→ **Work item**:
Apart from the images, every record below must be given again without alteration.
##### Records for the exercise
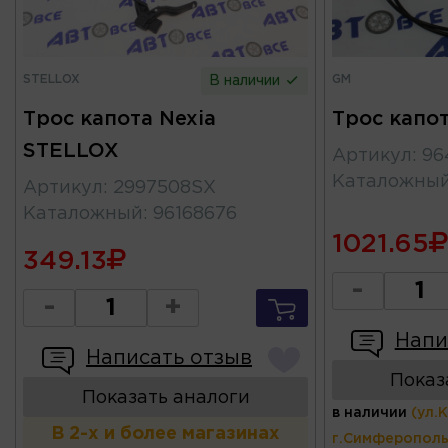
STELLOX
GM
В наличии
Трос капота Nexia
Трос капот
STELLOX
Артикул
:
96
Каталожны
Артикул
:
2997508SX
Каталожный
:
96168676
1021.65
349.13
-
-
+
Напи
Написать отзыв
Показ
Показать аналоги
в наличии
(ул.
В 2-х и более магазинах
г.Симферополь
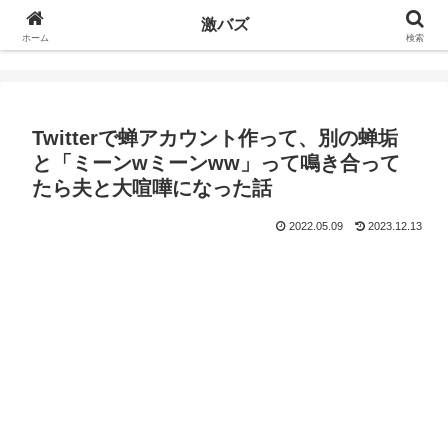
激バズ
ホーム
検索
Twitterで蝉アカウント作って、別の蝉垢
と「ミーンwミーンww」って鳴き合って
たら夫と大喧嘩になった話
2022.05.09
2023.12.13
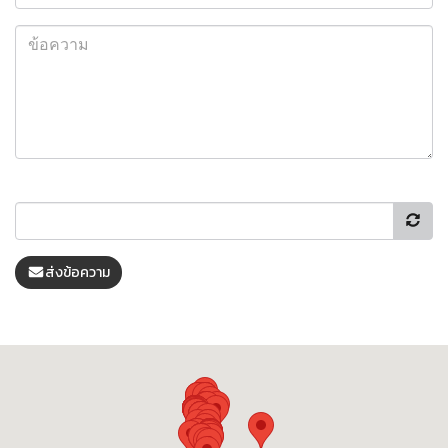
ส่งข้อความ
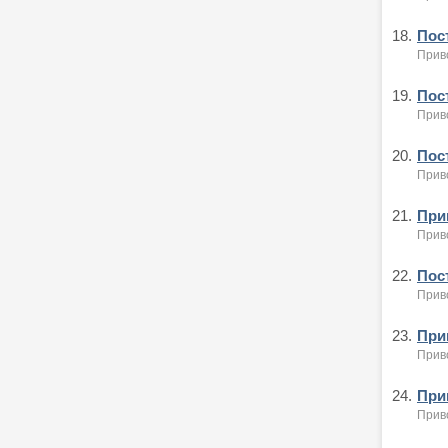
18.
Пост
Приво
19.
Пост
Приво
20.
Пост
Приво
21.
Приг
Приво
22.
Пост
Приво
23.
Приг
Приво
24.
Приг
Приво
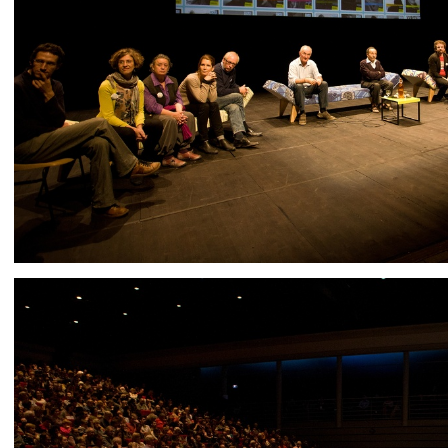
IMG 9409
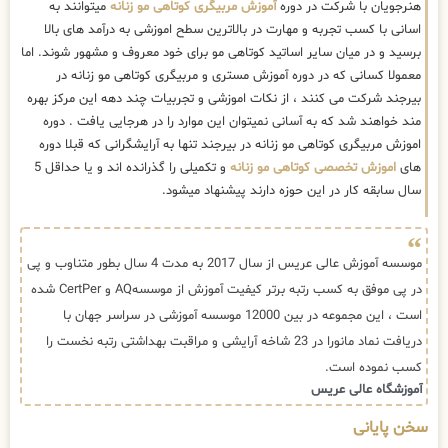
هنرجویان با شرکت در دوره
آموزش مربیگری کوتاهی مو زنانه
میتوانند به
اسانی با کسب تجربه و مهارت در بالاترین سطح اموزشی به درآمد های بالا
برسید و در میان سایر اساتید کوتاهی مو برای خود معروف و مشهور شوند. اما
معمولا کسانی که در دوره آموزش مستری و مربیگری کوتاهی مو زنانه در
بیرجند شرکت می کنند ، از نکات اموزشی و تجربیات چند دهه این مرکز بهره
مند خواهند شد که به آسانی نمیتوان این موارد را در هرجایی یافت . دوره
اموزش مربیگری کوتاهی مو زنانه در بیرجند تنها به آرایشگرانی که قبلا دوره
های
اموزش تخصصی کوتاهی مو زنانه
و تکمیلی را گذرانده اند و یا حداقل 5
سال سابقه کار در این حوزه دارند پیشنهاد میشود.
موسسه آموزش عالی عریس از سال 2017 به مدت 4 سال بطور متناوب و پی
در پی موفق به کسب رتبه برتر کیفیت آموزش از موسسهAQ و CertPer شده
است ، این مجموعه در بین 12000 موسسه آموزشی در سراسر جهان با
دریافت نماد مانورا در 23 شاخه آرایشی و مراقبت بهداشتی رتبه نخست را
کسب نموده است.
آموزشگاه عالی عریس
سخن پایانی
##########
→ **Answer section**:
STELLOX
GM
В наличии
Трос капота Nexia
Трос капот
STELLOX
Артикул
:
96
Каталожны
Артикул
:
2997508SX
Каталожный
:
96168676
1021.65
349.13
-
-
+
Напи
Написать отзыв
Показ
Показать аналоги
в наличии
(ул.
В 2-х и более магазинах
г.Симферополь
激バズ
ホーム
検索
Twitterで蝉アカウント作って、別の蝉垢
と「ミーンwミーンww」って鳴き合って
たら夫と大喧嘩になった話
2022.05.09
2023.12.13
ส่งข้อความ
18.
Пост
Приво
19.
Пост
Приво
20.
Пост
Приво
21.
Приг
Приво
22.
Пост
Приво
23.
Приг
Приво
24.
Приг
Приво
IMG 9409
هنرجویان با شرکت در دوره
آموزش مربیگری کوتاهی مو زنانه
میتوانند به
اسانی با کسب تجربه و مهارت در بالاترین سطح اموزشی به درآمد های بالا
برسید و در میان سایر اساتید کوتاهی مو برای خود معروف و مشهور شوند. اما
معمولا کسانی که در دوره آموزش مستری و مربیگری کوتاهی مو زنانه در
بیرجند شرکت می کنند ، از نکات اموزشی و تجربیات چند دهه این مرکز بهره
مند خواهند شد که به آسانی نمیتوان این موارد را در هرجایی یافت . دوره
اموزش مربیگری کوتاهی مو زنانه در بیرجند تنها به آرایشگرانی که قبلا دوره
های
اموزش تخصصی کوتاهی مو زنانه
و تکمیلی را گذرانده اند و یا حداقل 5
سال سابقه کار در این حوزه دارند پیشنهاد میشود.
موسسه آموزش عالی عریس از سال 2017 به مدت 4 سال بطور متناوب و پی
در پی موفق به کسب رتبه برتر کیفیت آموزش از موسسهAQ و CertPer شده
است ، این مجموعه در بین 12000 موسسه آموزشی در سراسر جهان با
دریافت نماد مانورا در 23 شاخه آرایشی و مراقبت بهداشتی رتبه نخست را
کسب نموده است.
آموزشگاه عالی عریس
سخن پایانی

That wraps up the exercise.